10 agosto 2025 – XIX Domenica tempo ordinario (C)

10 agosto 2025 – XIX Domenica tempo ordinario (C)
Non temere, piccolo gregge! (Lc 12, 32)
* La domenica “della vigilanza”. Tutto è incerto e certo insieme. Tutto può accadere prima di quanto immaginiamo, ma anche più tardi di quanto pensiamo. Vigilanza, ma non ossessione; occupati, ma non preoccupati; attivi, ma con serenità. Vivere è attendere, cioè tendere-verso qualcosa, meglio, verso Qualcuno. Il credente è uno che progetta il futuro costruendo il presente, perché l’unica maniera per essere fedeli all’eternità è di essere nell’attualità. Siamo nel tempo e sulla terra per guadagnarci l’eterno e il cielo. L’alternativa non è o il cielo o la terra, ma e la terra e il cielo. Occorre essere anche fedeli al cielo, perché l’uomo è anche immagine di Dio, aperto al Trascendente. La luce del cielo può illuminare anche questa nostra terra; la nostra vita può diventare meno tenebrosa; le lampade servono per attendere il Signore, certo, ma anche per non perderci nel gomitolo delle nostre complicazioni.
* Come accennò con grande intuito Paolo VI durante il concilio, la chiesa è insieme nave e roccia. Per i nostri padri, la chiesa era solo una roccia. Non dava idea di viaggio ma di stabilità! E se viaggio era, si trattava comunque di un viaggio sicuro. Non praevalebunt! Oggi siamo tutti testimoni che il grande blocco si è disciolto; le sicurezze non vengono più offerte attraverso i metodi dell’addottrinamento autoritario e dell’obbedienza gregaria. E allora qual è questo principio di stabilità nel divenire? Questo principio va individuato nella “Parola”. Per comprendere questa situazione, ricorriamo all’immagine della Bibbia contenuta nella prima lettura (Sapienza 18, 3): il popolo ebraico, durante il suo viaggio, doveva distribuire le soste e il cammino a seconda delle indicazioni della colonna di fuoco durante la notte, e di fumo durante il giorno. Ma all’improvviso la nube si alzava e gli ebrei dovevano riprendere il loro pellegrinaggio. Anche oggi, viviamo in un momento in cui si è alzata la nube: c’è chi non vuole muoversi, e scambia l’immobilità per fede. A questo punto la confusione cresce. Può darsi che qualcuno prenda un passo troppo veloce, si stacchi dal grosso del popolo di Dio. L’impazienza mette le ali ai piedi.
* Dobbiamo uscire insieme dal deserto! L’immobilità è un segno di mancanza di amore e di solidarietà.
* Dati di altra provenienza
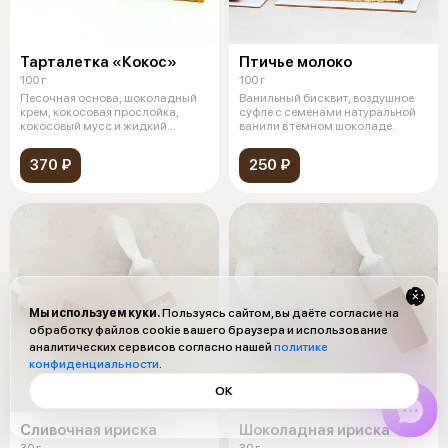
Тарталетка «Кокос»
Птичье молоко
100 г
100 г
Песочная основа, шоколадный
Ванильный бисквит, воздушное
крем, кокосовая прослойка,
суфле с семенами натуральной
кокосовый мусс и жидкий
ванили в тёмном шоколаде.
шоколадный
370 ₽
250 ₽
Мы используем куки.
Пользуясь сайтом, вы даёте согласие на
обработку файлов cookie вашего браузера и использование
аналитических сервисов согласно нашей
политике
конфиденциальности
.
ОК
Сливочная ириска
Шоколадная ириска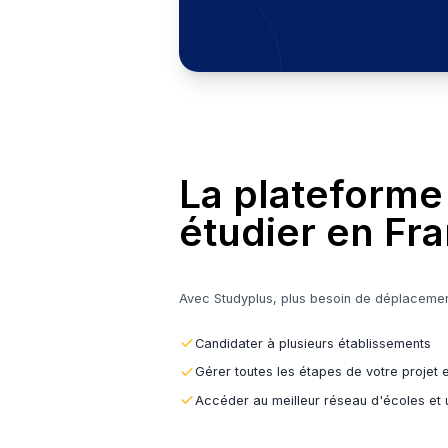
Un service 100% gr
Trouver ma futu
La platef
étudier e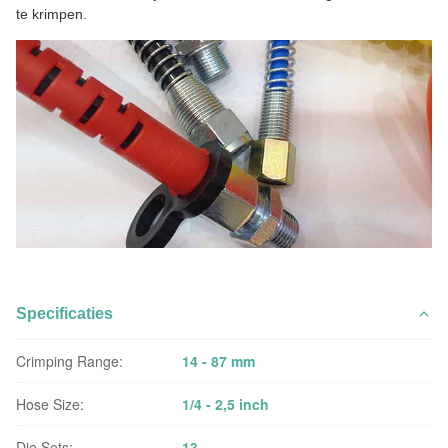
te krimpen.
Specificaties
Crimping Range:
14 - 87 mm
Hose Size:
1/4 - 2,5 inch
Die Sets:
13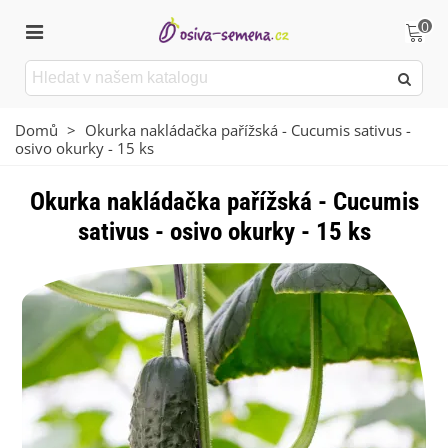
0
Domů
>
Okurka nakládačka pařížská - Cucumis sativus -
osivo okurky - 15 ks
Okurka nakládačka pařížská - Cucumis
sativus - osivo okurky - 15 ks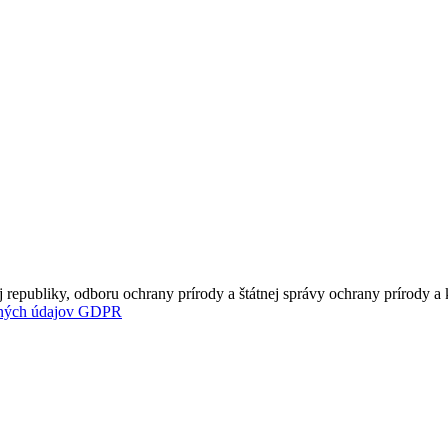
 republiky, odboru ochrany prírody a štátnej správy ochrany prírody a
bných údajov GDPR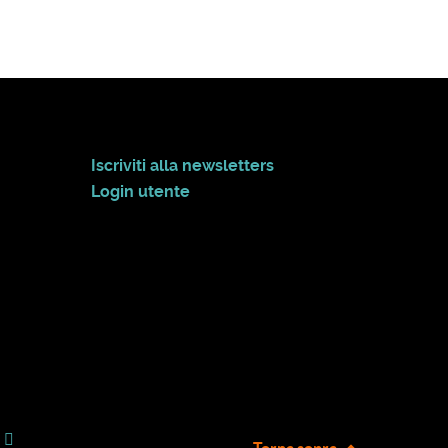
Iscriviti alla newsletters
Login utente
Torna sopra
Noi non viaggiamo per noi, ma come popolo di Dio. Nessun immobilismo o rimpianto, nessun nomadismo o randagismo, ma tutti pellegrini come il padre Abramo, come il popolo d’Israele. Noi tutti dobbiamo svegliarci, altrimenti rischiamo di essere condannati! I profeti furono lapidati perché dicevano al popolo: “Bisogna camminare”. Noi dobbiamo oggi, con carità e fermezza, combattere l’immobilismo, perché esso è contrario alla fede, anche se si ammanta di tutti gli addobbi sacri. Ma dobbiamo anche vincere l’individualismo della fede, che non tiene conto della dimensione della comunità. E tutto questo richiede pazienza, moderazione, soste, dovute non a tatticismo ma a carità. BUONA VITA!